Geleceğe emin adımlarla ilerlemek isteyen şirketlerin, kriz dönemini olumlu bir şekilde atlatabilmesi büyük önem taşıyor.

Son yıllarda ekonomik anlamda durağan seyreden global piyasalar, COVID-19 pandemisinin etkisiyle belirgin bir kriz dönemine girdi. İnsan odaklı bir global krizin ortaya çıkması, üretimde ve tüketimde ucu insana dayanan tüm sektörleri derinden etkiledi. Değişen dinamikler ve teknolojinin ön plana çıktığı bu dönemde, bu durumu avantaja çeviren sektörler de mevcut.  

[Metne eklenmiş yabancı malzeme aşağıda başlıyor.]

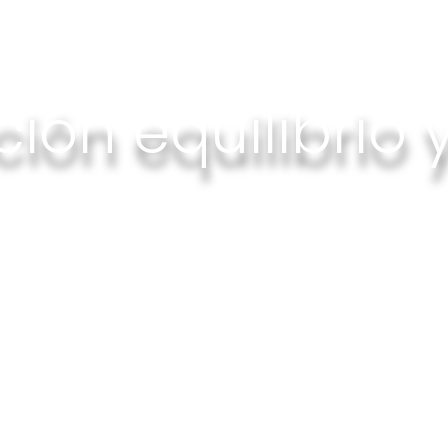
ación equilibrio
.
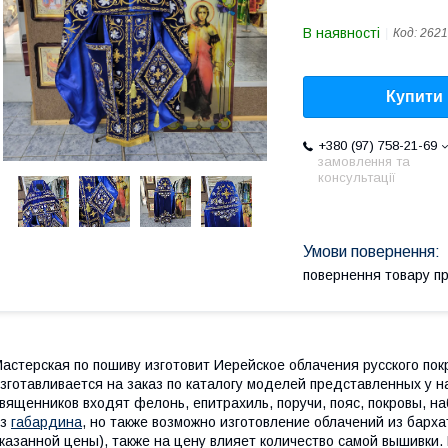
В наявності
Код:
2621
Купити
+380 (97) 758-21-69
замовлення та
консультації
повернення товару п
астерская по пошиву изготовит Иерейское облачения русского по
зготавливается на заказ по каталогу моделей представленных у н
вященников входят фелонь, епитрахиль, поручи, пояс, покровы, н
из
габардина
, но также возможно изготовление облачений из барха
казанной цены), также на цену влияет количество самой вышивки. 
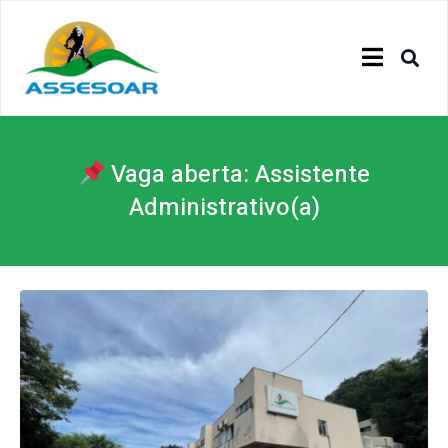
Vaga aberta: Assistente
Administrativo(a)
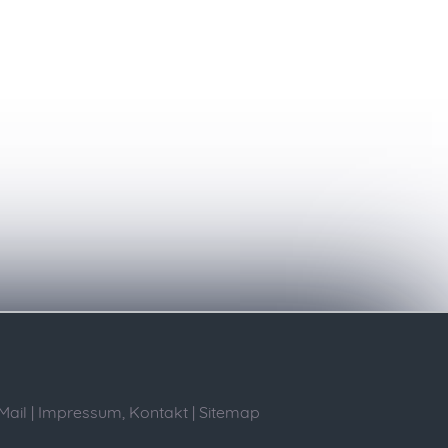
Mail
|
Impressum, Kontakt
|
Sitemap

Ekonomiyi ayakta tutan ve istihdam sağlayan firmalar, bu dönemi atlatmak için kriz masaları kurarak stratejilerini güncellediler. Değişen dünyanın yeni düzeninde yerlerini sağlamlaştırmak ve yeni atılımlar yapmak için büyük enerji sarf etmeye devam ediyorlar.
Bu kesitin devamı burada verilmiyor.